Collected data
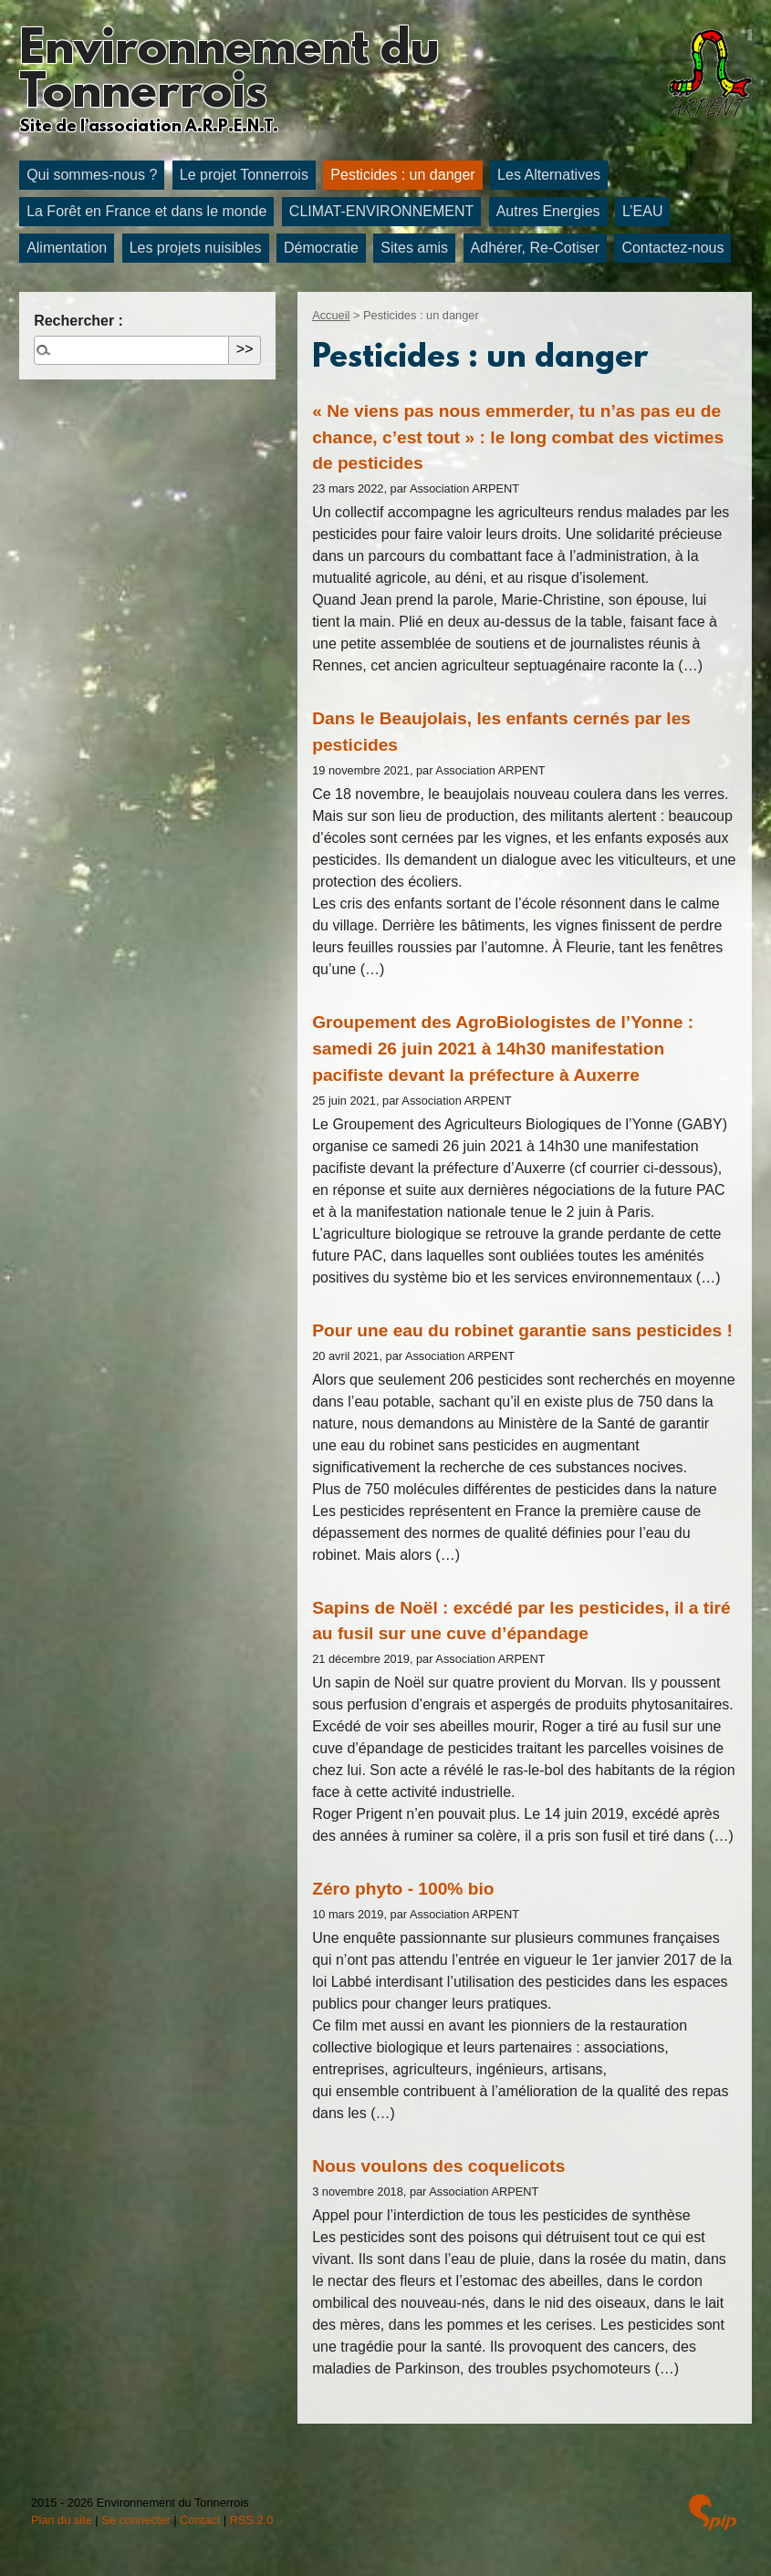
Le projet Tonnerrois (244, 174)
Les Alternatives (548, 174)
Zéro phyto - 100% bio (403, 1888)
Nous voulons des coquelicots (438, 2166)
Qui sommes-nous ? (91, 174)
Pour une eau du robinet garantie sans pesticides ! (522, 1330)
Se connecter (135, 2520)
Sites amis (414, 247)
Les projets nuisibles (196, 247)
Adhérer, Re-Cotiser (535, 247)
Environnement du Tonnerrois (229, 73)
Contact (200, 2520)
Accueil (330, 315)
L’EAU (642, 211)
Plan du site (61, 2520)
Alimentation (66, 247)
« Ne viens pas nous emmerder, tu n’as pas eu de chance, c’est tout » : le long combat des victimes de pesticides (518, 437)
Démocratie (321, 247)
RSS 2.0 (252, 2520)
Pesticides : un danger (402, 174)
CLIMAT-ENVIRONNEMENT (381, 211)
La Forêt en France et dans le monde (146, 211)
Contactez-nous (672, 247)
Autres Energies (548, 211)
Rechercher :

▶ **Exercise description**: Only the line with "Alimentation (66, 247)" and those preceding it, back to the first line of the entries, should be repeated exactly, without pictures.

▶ **Finished task**:
Le projet Tonnerrois (244, 174)
Les Alternatives (548, 174)
Zéro phyto - 100% bio (403, 1888)
Nous voulons des coquelicots (438, 2166)
Qui sommes-nous ? (91, 174)
Pour une eau du robinet garantie sans pesticides ! (522, 1330)
Se connecter (135, 2520)
Sites amis (414, 247)
Les projets nuisibles (196, 247)
Adhérer, Re-Cotiser (535, 247)
Environnement du Tonnerrois (229, 73)
Contact (200, 2520)
Accueil (330, 315)
L’EAU (642, 211)
Plan du site (61, 2520)
Alimentation (66, 247)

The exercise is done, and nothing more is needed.